Core earnings per share advanced 9% to 20.93p, achieving the upper boundary of L&G’s projected 6–9% guidance corridor. Management characterized this performance as encouraging for future business trajectory.
Nevertheless, market participants reacted negatively. During London trading hours, LGEN shares plummeted roughly 5.7% to 243.8p — marking the steepest single-day decline in nearly a year.
The Solvency II capital ratio proved another disappointment. The metric registered 210%, declining from the prior year’s 232%. This underperformance versus analyst forecasts troubled investors who view this indicator as critical for assessing financial resilience.

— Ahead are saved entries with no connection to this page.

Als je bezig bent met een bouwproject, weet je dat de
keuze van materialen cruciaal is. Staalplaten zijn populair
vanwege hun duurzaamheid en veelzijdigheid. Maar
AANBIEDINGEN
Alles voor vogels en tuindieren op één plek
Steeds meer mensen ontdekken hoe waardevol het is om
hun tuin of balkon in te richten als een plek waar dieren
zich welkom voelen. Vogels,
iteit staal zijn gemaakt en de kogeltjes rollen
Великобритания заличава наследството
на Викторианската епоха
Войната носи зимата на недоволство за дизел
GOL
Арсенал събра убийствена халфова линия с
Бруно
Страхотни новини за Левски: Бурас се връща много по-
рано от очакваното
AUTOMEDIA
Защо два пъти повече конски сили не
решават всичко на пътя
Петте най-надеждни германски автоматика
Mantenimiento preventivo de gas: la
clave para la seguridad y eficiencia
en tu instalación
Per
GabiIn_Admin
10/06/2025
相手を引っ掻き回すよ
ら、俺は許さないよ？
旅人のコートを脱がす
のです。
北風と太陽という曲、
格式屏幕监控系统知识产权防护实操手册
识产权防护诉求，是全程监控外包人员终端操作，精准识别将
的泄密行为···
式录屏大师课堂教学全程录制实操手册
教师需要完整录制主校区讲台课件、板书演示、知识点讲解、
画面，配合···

Chief Executive António Simões dismissed the concerns. He emphasized the firm remained “very comfortable” with its capital strength and referenced the £1.2 billion buyback initiative — unprecedented in L&G’s corporate history — as evidence of management confidence.
“In two years, we’ve reshaped the company,” Simões stated in an interview with Reuters. He characterized L&G as “a sharper, more focused business” emerging from comprehensive restructuring efforts.

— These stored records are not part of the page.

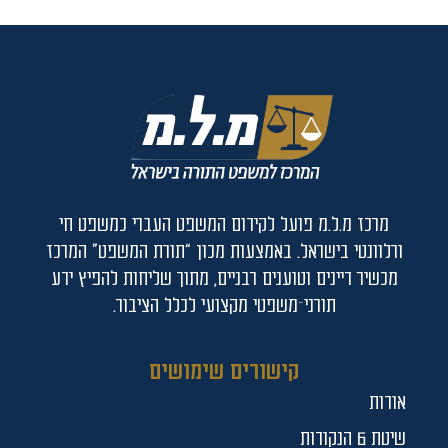
מרכז מ.ל.מ פועל לקידום המשפט העברי כמשפט חי
ורלוונטי בישראל. באמצעות מכון “תורת המשפט” המרכז
מכשיר דיינים וטוענים רבניים, מתוך שליחות להפיץ ידע
תורני־משפטי מקצועי לכלל הציבור.
קישורים שימושים
אודות
שיטת 6 הנקודות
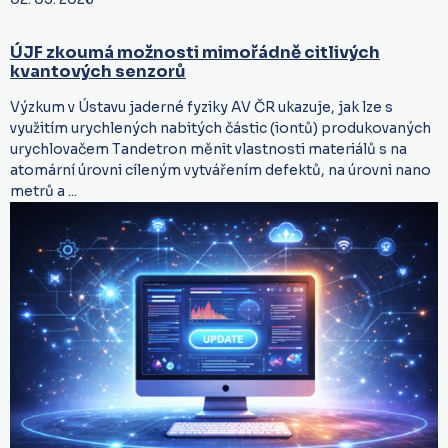
ÚJF zkoumá možnosti mimořádně citlivých
kvantových senzorů
Výzkum v Ústavu jaderné fyziky AV ČR ukazuje, jak lze s
využitím urychlených nabitých částic (iontů) produkovaných
urychlovačem Tandetron měnit vlastnosti materiálů s na
atomární úrovni cíleným vytvářením defektů, na úrovni nano
metrů a ...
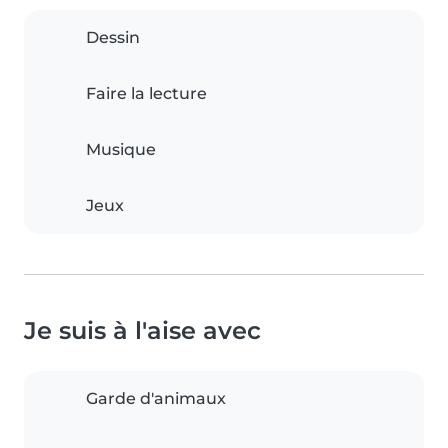
Dessin
Faire la lecture
Musique
Jeux
Je suis à l'aise avec
Garde d'animaux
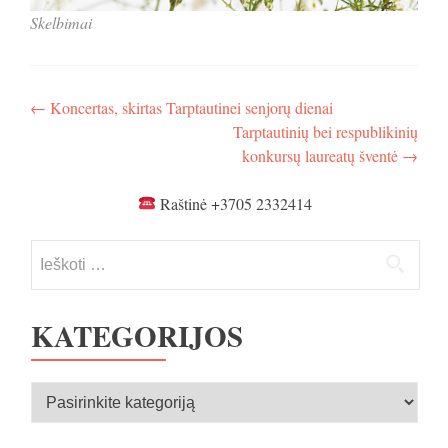
Skelbimai
Navigacija
←
Koncertas, skirtas Tarptautinei senjorų dienai
Tarptautinių bei respublikinių
tarp
konkursų laureatų šventė
→
įrašų
Raštinė +3705 2332414
Ieškoti:
KATEGORIJOS
Kategorijos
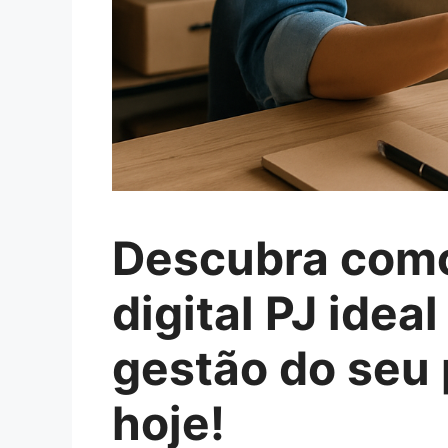
Descubra como
digital PJ idea
gestão do seu
hoje!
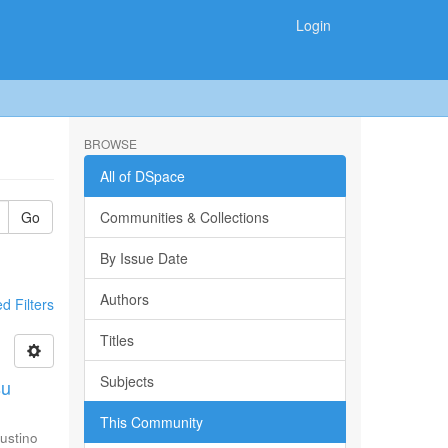
Login
BROWSE
All of DSpace
Go
Communities & Collections
By Issue Date
Authors
 Filters
Titles
Subjects
su
This Community
ustino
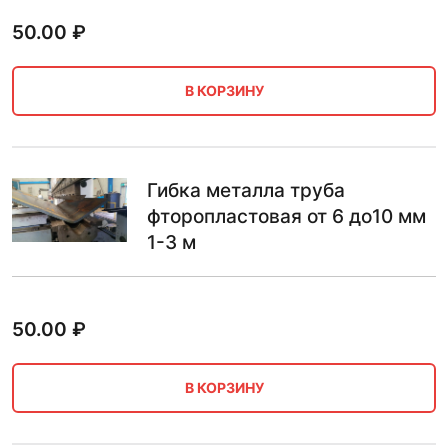
50.00
₽
В КОРЗИНУ
Гибка металла труба
фторопластовая от 6 до10 мм
1-3 м
50.00
₽
В КОРЗИНУ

Shareholder Returns and Business Performance
Overall planned capital distributions to shareholders amount to £2.4 billion throughout the upcoming 12 months, with cumulative targets exceeding £5 billion from 2025 through 2027. Dividend per share expansion is projected at 2%.

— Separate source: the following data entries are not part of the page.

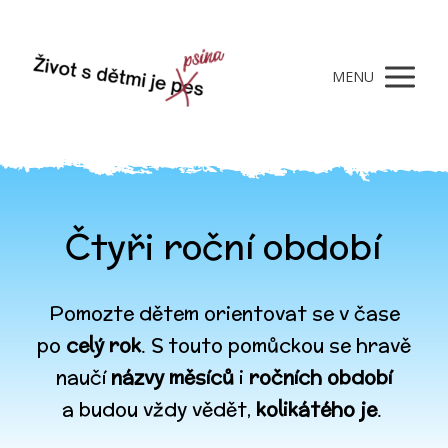
MENU
Čtyři roční období
Pomozte dětem orientovat se v čase
po
celý rok
. S touto pomůckou se hravě
naučí
názvy měsíců
i
ročních období
a budou vždy vědět,
kolikátého je
.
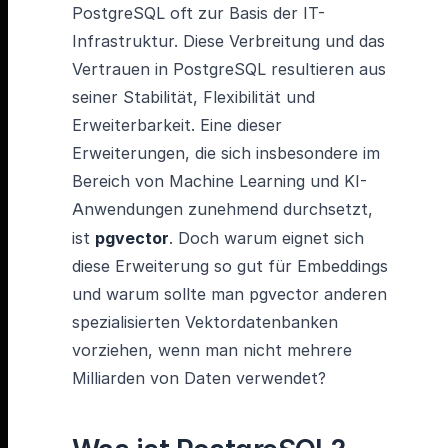
PostgreSQL oft zur Basis der IT-
Infrastruktur. Diese Verbreitung und das
Vertrauen in PostgreSQL resultieren aus
seiner Stabilität, Flexibilität und
Erweiterbarkeit. Eine dieser
Erweiterungen, die sich insbesondere im
Bereich von Machine Learning und KI-
Anwendungen zunehmend durchsetzt,
ist
pgvector
. Doch warum eignet sich
diese Erweiterung so gut für Embeddings
und warum sollte man pgvector anderen
spezialisierten Vektordatenbanken
vorziehen, wenn man nicht mehrere
Milliarden von Daten verwendet?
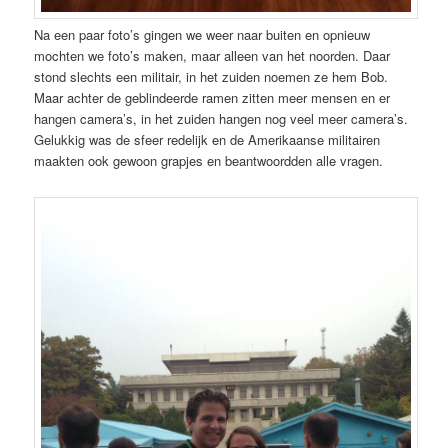
Na een paar foto’s gingen we weer naar buiten en opnieuw
mochten we foto’s maken, maar alleen van het noorden. Daar
stond slechts een militair, in het zuiden noemen ze hem Bob.
Maar achter de geblindeerde ramen zitten meer mensen en er
hangen camera’s, in het zuiden hangen nog veel meer camera’s.
Gelukkig was de sfeer redelijk en de Amerikaanse militairen
maakten ook gewoon grapjes en beantwoordden alle vragen.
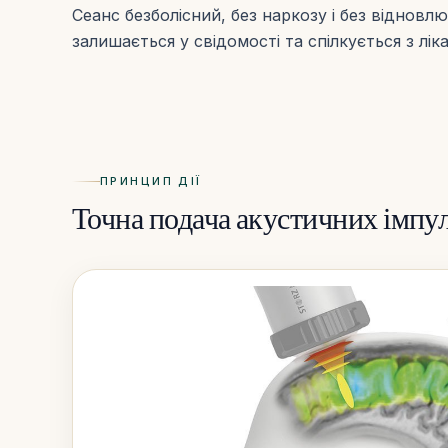
Сеанс безболісний, без наркозу і без відновл
залишається у свідомості та спілкується з лік
ПРИНЦИП ДІЇ
Точна подача акустичних імпул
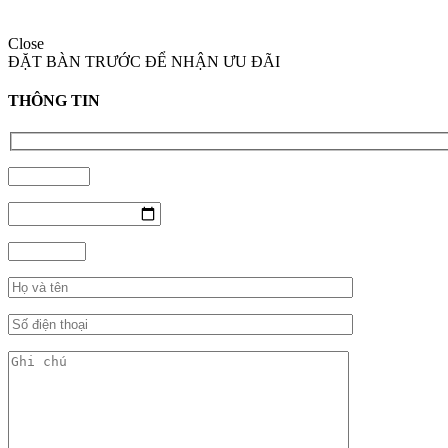
Close
ĐẶT BÀN TRƯỚC ĐỂ NHẬN ƯU ĐÃI
THÔNG TIN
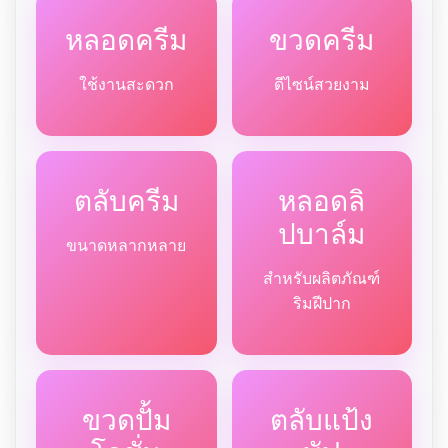
หลอดครีม
ขวดครีม
ใช้งานสะดวก
ดีไซน์สวยงาม
ตลับครีม
หลอดลิ
ปบาล์ม
ขนาดหลากหลาย
สำหรับผลิตภัณฑ์
ริมฝีปาก
ขวดปั้ม
ตลับแป้ง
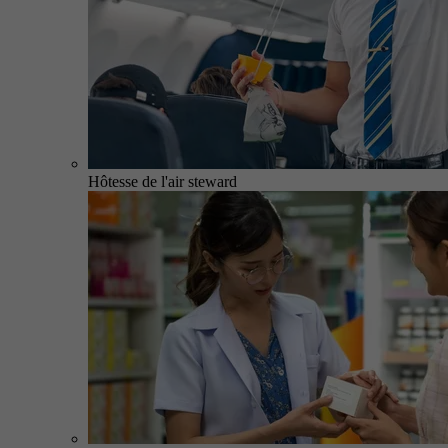
Hôtesse de l'air steward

The pension risk transfer segment delivered robust performance. L&G executed £11.8 billion in global bulk annuity transactions, including £10.4 billion concentrated in the UK market. Workplace defined-contribution assets under administration expanded 21% to reach £114 billion.
The asset management division demonstrated notable improvement. Private markets assets climbed 32% to £75 billion, while average fee margins widened to 9.1 basis points.
Peel Hunt analyst Andreas Van Embden characterized the results as “solid set of results, broadly in line with estimates at the operating level,” while noting a 4% shortfall in net asset value attributable to investment variances.
Panmure Liberum’s Abid Hussain observed the figures “look fine year-on-year but appear to have generally missed or be in line with expectations.”
Monitoring the Iran War
L&G, overseeing £1.1 trillion in total assets, maintains vigilant surveillance of market developments. Simões indicated the firm is tracking potential market ramifications from the escalating U.S.-Israeli war against Iran, which has elevated oil prices and intensified concerns regarding global economic stability.
L&G maintains substantial positions in UK government bonds, where yields have increased. Simões noted that broader credit spreads actually enhance the company’s financial outcomes. “So we’re monitoring the impact very closely, but we’re pretty confident,” he explained.
The organization also identified emerging pressures within the U.S. private credit sector as a monitored risk factor. L&G established a strategic alliance with Blackstone in U.S. private credit during the previous year, with Simões affirming the company’s commitment to high-quality credit remains unchanged.
Forward guidance for 2026 anticipates core operating EPS expansion at the upper end of the 6–9% corridor, with robust bulk annuity transaction volumes projected to persist.